To find this pose, simply lie flat on your back, placing your hands on your knees and breathe in. On the exhale, bring your knees up to your chest, and hug them with your arms, gently rocking your body from side to side (very tiny motions here, no need to rock all the way to the floor). Hold it here for 5-10 breaths, release and repeat a few times.
Symptom: You’re Constipated
Solution: Deep Squat (Malasana)
This deep stretch requires a little more flexibility. If you need to modify, place a pillow under your butt or slowly lower yourself down by holding onto a firm surface, such as the arm of a chair. The idea here is to assume a deep squat position, so start with the feet slightly wider than hips width and toes pointing out and away from one another. Once you’ve lowered as far as you can, let your tailbone drop, bring your hands into a prayer position (right in front of the chest) and push the thighs apart with your elbows. Hold for 5-10 breaths, and slowly rise up on an exhale.
Symptom: You’ve Got Indigestion
Solution: Belly Stretch (Cobra Pose)
This simple stretch provides abdominal muscles with a very deep and satisfying stretch while stimulating circulation and improving digestion. This increased blood flow and circulation can also help alleviate symptoms associated with constipation by helping the colon receive more oxygen. Not only does it feel great on an uncomfortable tummy, but the stretch also helps open up the chest, allowing for a nice, deep inhale when you just need a minute to unwind from any stress that might come with your day.

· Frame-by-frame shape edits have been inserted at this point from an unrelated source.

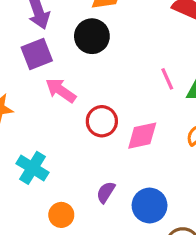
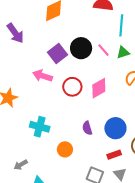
black circle: (92, 36) -> (81, 48), moved
purple square: (37, 54) -> (58, 54), moved
purple semicircle: (106, 192) -> (87, 128), turned -32

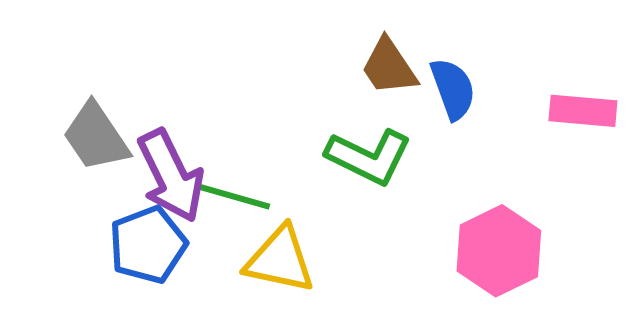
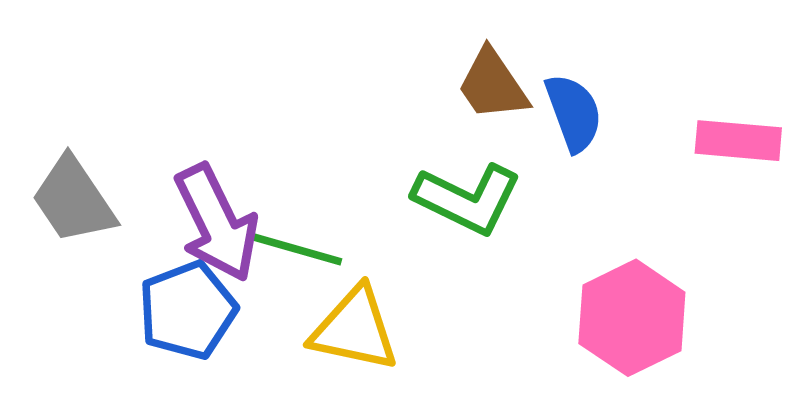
gray trapezoid: (96, 137) -> (73, 200), moved

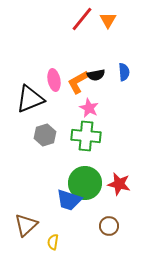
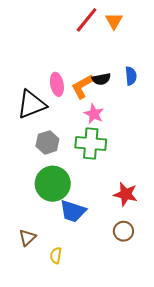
green circle: (85, 183) -> (53, 184), moved
brown triangle: (26, 225) -> (27, 238), size x0.7
brown circle: (109, 226) -> (123, 231), moved

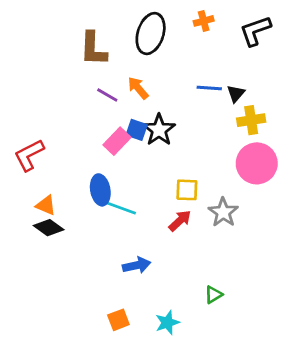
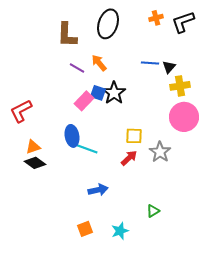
orange cross: (204, 21) -> (156, 18), moved
orange triangle: (46, 205) -> (33, 147), turned -42

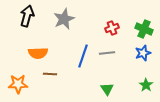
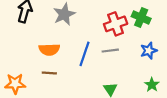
red cross: (112, 28) -> (116, 24), size x1.5
green cross: (144, 29) -> (141, 17), moved
orange semicircle: (38, 53) -> (49, 50), moved

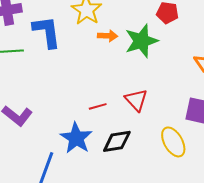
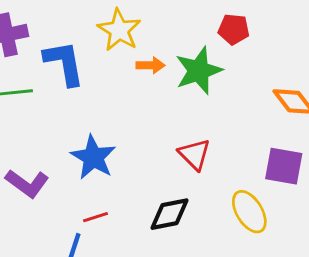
red line: (98, 106) -> (95, 217), moved
blue star: (76, 138) -> (93, 157), moved

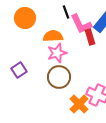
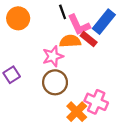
orange semicircle: (53, 36) -> (70, 41), moved
red rectangle: (90, 37) -> (89, 39), turned -35

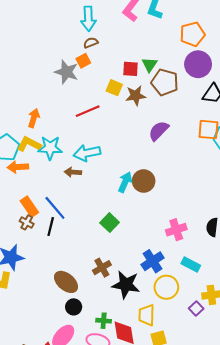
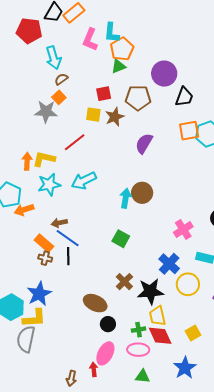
orange pentagon: (192, 34) -> (122, 49), moved
green triangle: (150, 65) -> (118, 66), moved, turned 49
yellow L-shape: (29, 144) -> (44, 159), moved
brown arrow: (73, 172) -> (59, 223), moved
yellow trapezoid: (147, 315) -> (157, 316), moved

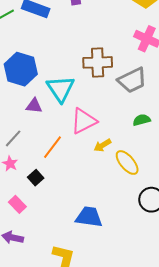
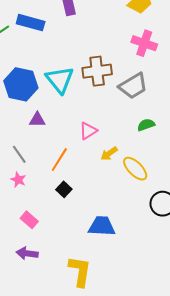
cyan triangle: (60, 89) -> (60, 80), moved
pink triangle: (84, 121) -> (88, 131), size x0.7
gray line: (13, 138) -> (19, 154), turned -72
black square: (36, 178) -> (64, 189), moved

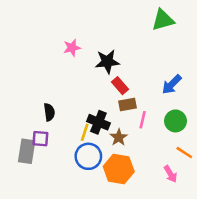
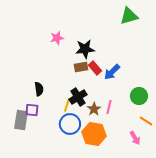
blue arrow: (172, 84) -> (112, 72), moved
brown rectangle: (128, 105) -> (81, 67), moved
pink line: (143, 120) -> (109, 107), moved
black cross: (98, 122) -> (78, 97), turned 36

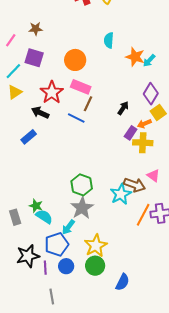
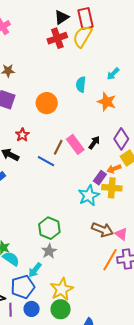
cyan arrow: (149, 61) -> (113, 74), moved
pink rectangle: (81, 87) -> (75, 144), moved, turned 30
red star: (52, 92) -> (22, 135), size x0.6
black arrow: (123, 108) -> (94, 143), moved
pink triangle: (153, 176) -> (121, 234), moved
cyan star: (121, 194) -> (89, 196), moved
gray star: (82, 208) -> (49, 251), size x0.7

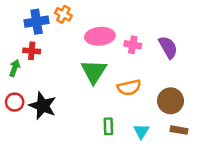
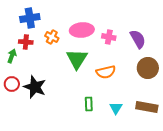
orange cross: (63, 14) -> (52, 37), moved
brown circle: (171, 101) -> (148, 68), moved
brown rectangle: (179, 130) -> (147, 107), size x1.5

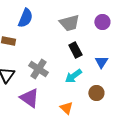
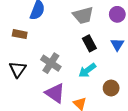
blue triangle: (101, 62) -> (117, 44), moved
purple triangle: (29, 98) -> (55, 93), moved

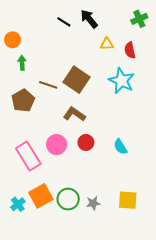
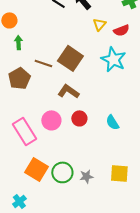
yellow triangle: (107, 44) -> (99, 24), turned -48
red semicircle: (130, 50) -> (121, 30), turned -98
orange square: (41, 196) -> (36, 169), turned -30
cyan cross: (18, 204) -> (19, 201), moved

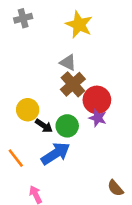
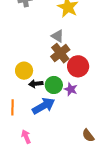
purple star: (98, 118) -> (71, 89), moved
black arrow: (44, 126) -> (36, 84), turned 136
orange line: (16, 158) -> (13, 107), turned 35

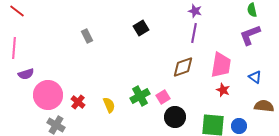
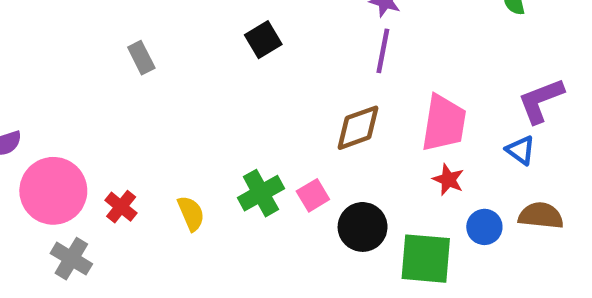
purple L-shape: (250, 35) -> (541, 101), moved
black circle: (175, 117) -> (363, 227), moved
blue circle: (239, 126) -> (484, 227), moved

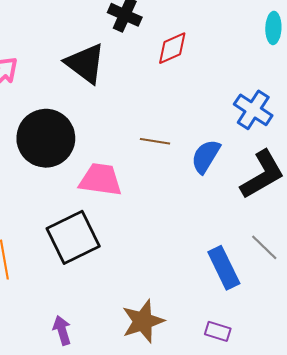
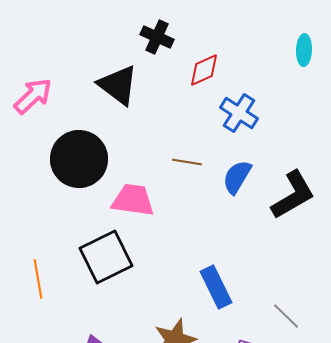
blue cross: (253, 110) -> (239, 113), moved
gray line: (264, 247) -> (286, 316), moved
blue rectangle: (224, 268) -> (216, 287), moved

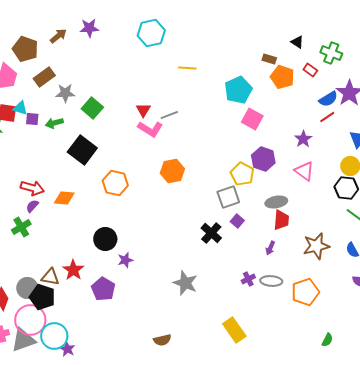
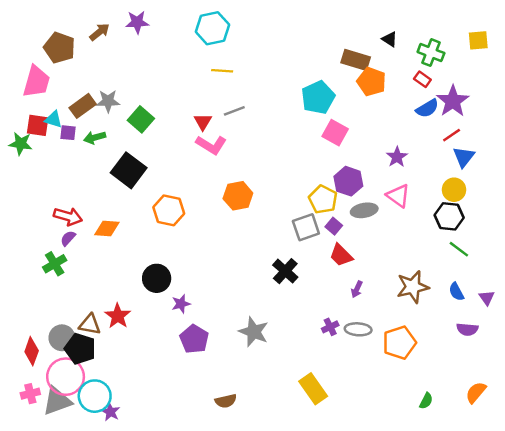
brown rectangle: (269, 59) -> (356, 60), size x1.6
yellow line: (187, 68) -> (222, 71), moved
red rectangle: (310, 70) -> (422, 79), moved
brown rectangle: (44, 77) -> (83, 106), moved
gray line: (169, 115) -> (234, 111), moved
red line: (327, 117) -> (452, 135), moved
gray ellipse: (276, 202) -> (364, 210), moved
red trapezoid: (281, 220) -> (341, 255), moved, turned 130
purple square: (237, 221) -> (334, 226), moved
purple pentagon: (103, 289) -> (194, 339), moved

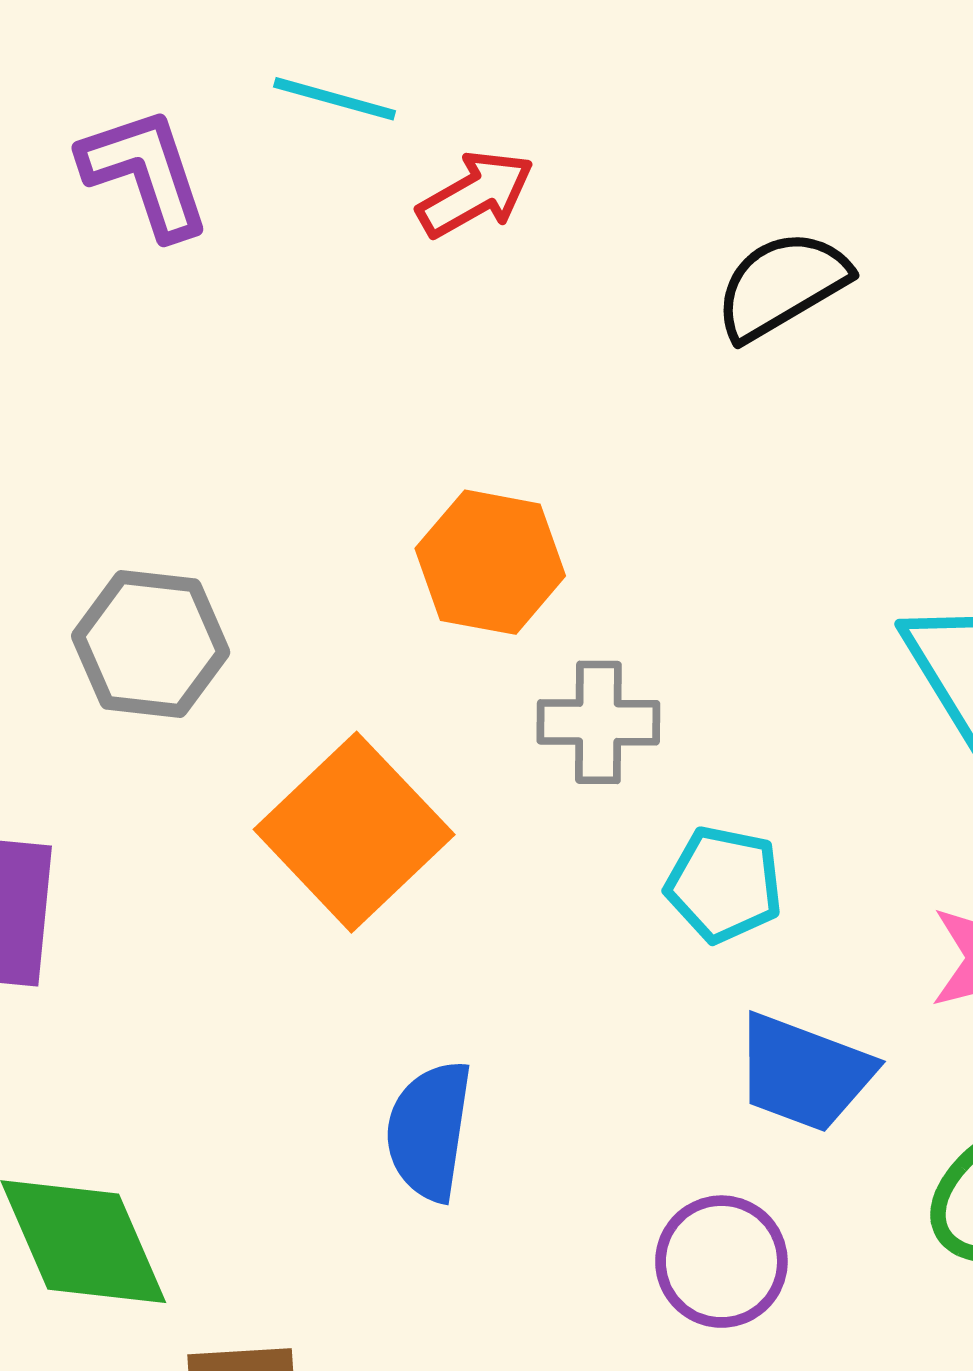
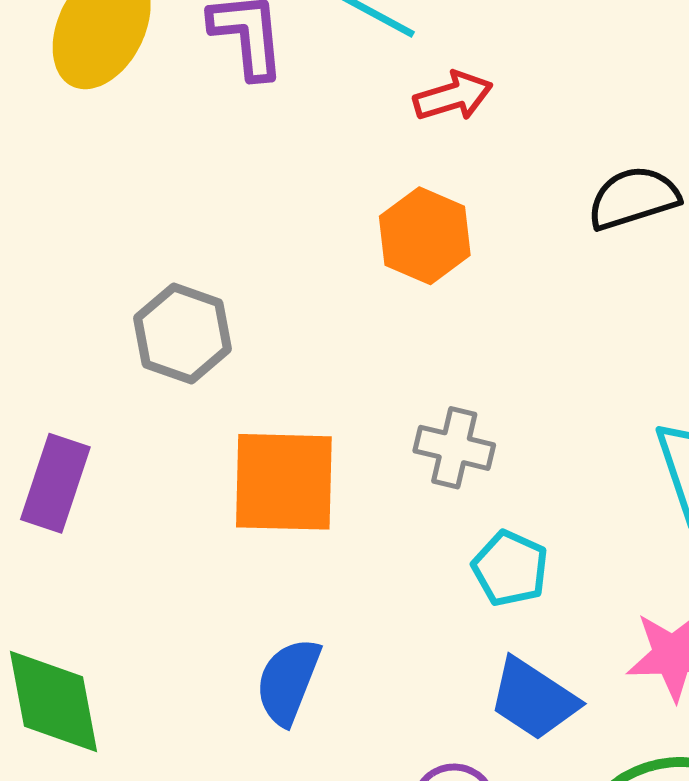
orange hexagon: (490, 562) -> (425, 236), moved
orange square: (354, 832) -> (284, 482), turned 32

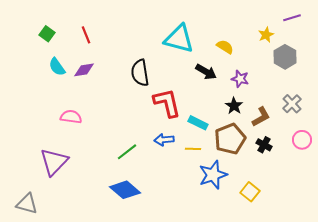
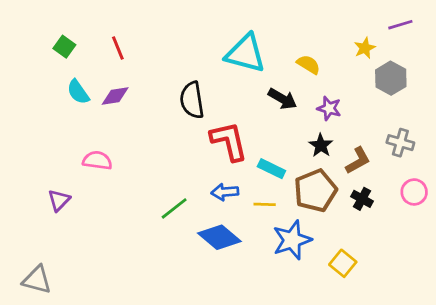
gray cross: (292, 104) -> (400, 143), turned -30
purple triangle: (54, 162) -> (59, 200), moved, size x0.6
blue diamond: (125, 190) -> (219, 237), moved

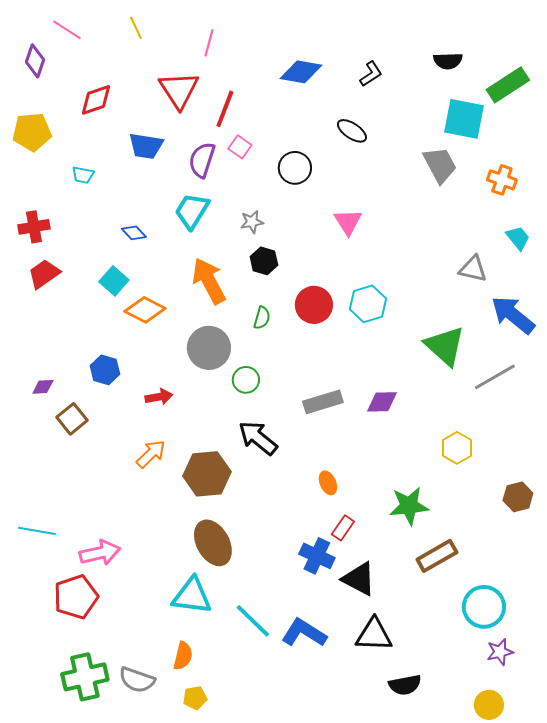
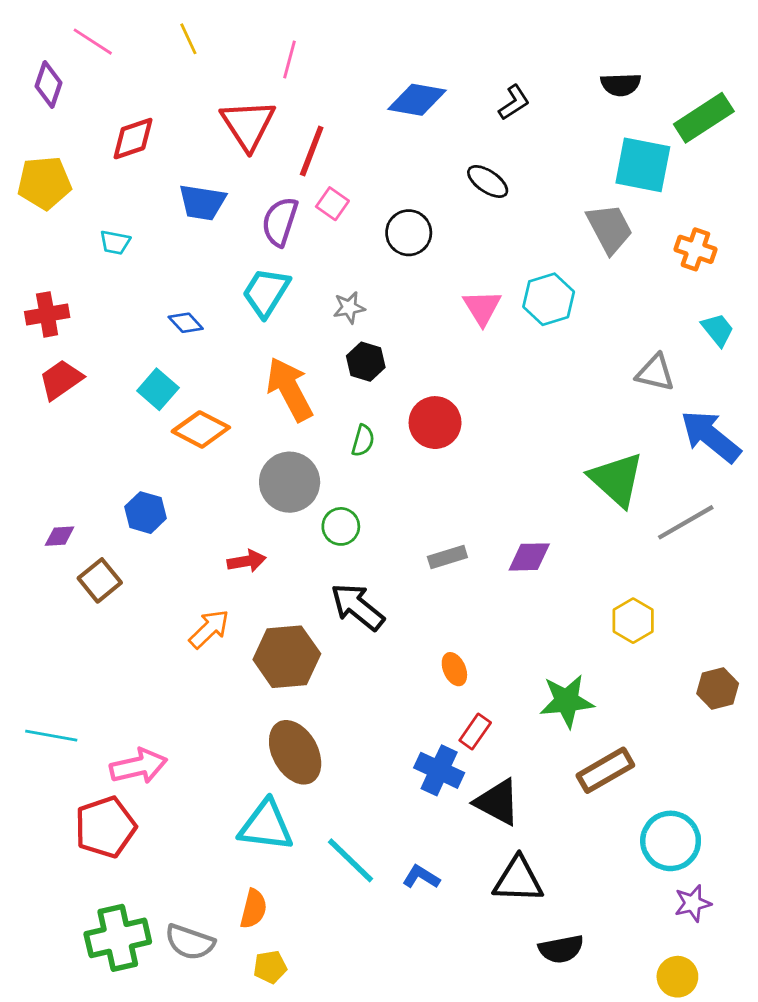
cyan hexagon: (368, 304) -> (549, 299), moved
red arrow: (159, 397) -> (247, 561), moved
gray rectangle: (323, 402) -> (447, 557), size x0.7
blue L-shape: (304, 633) -> (421, 877), size x0.6

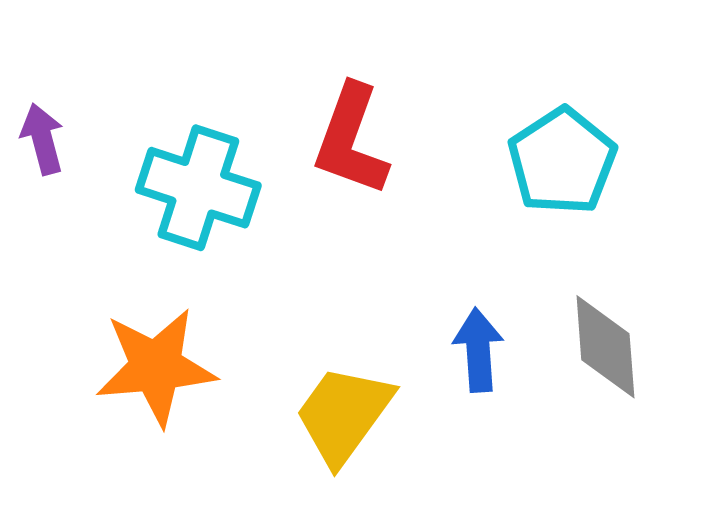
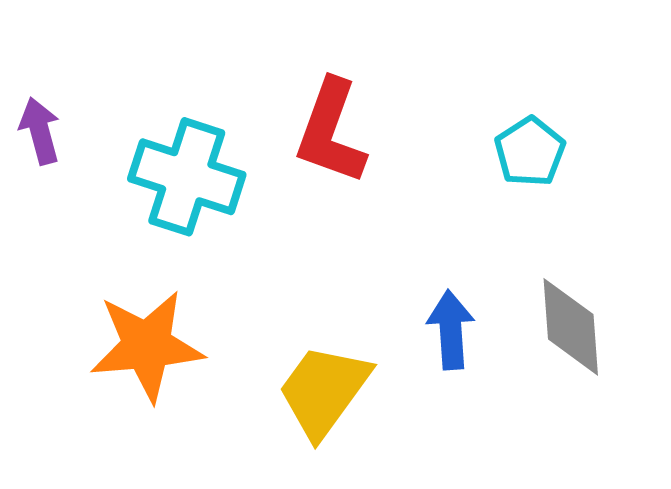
cyan pentagon: (562, 161) -> (530, 152), size x0.7

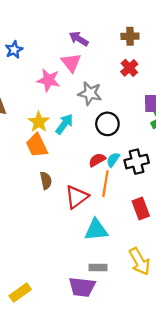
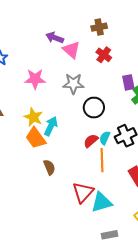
pink triangle: (71, 63) -> (71, 50), moved
cyan arrow: (64, 124) -> (51, 126), moved
red triangle: (77, 197) -> (83, 192), moved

To find the Cobra Pose, lie flat with your belly on the ground. Bend the elbows, keeping them close by the body and place palms flat on the floor. On an inhale, aim your head up toward the sky, straighten up those arms and push your body ever so slightly up off the floor. You should feel your abdominal muscles stretching. Hold for about 5-10 seconds, and slowly release back to the floor as you exhale. Repeat a few times, resting for a couple of seconds in between each stretch.
Of course, these stretches are only intended to help relieve basic and uncomfortable symptoms. If you find yourself in chronic stomach pain or experience excessive digestive discomfort, consult a doctor immediately.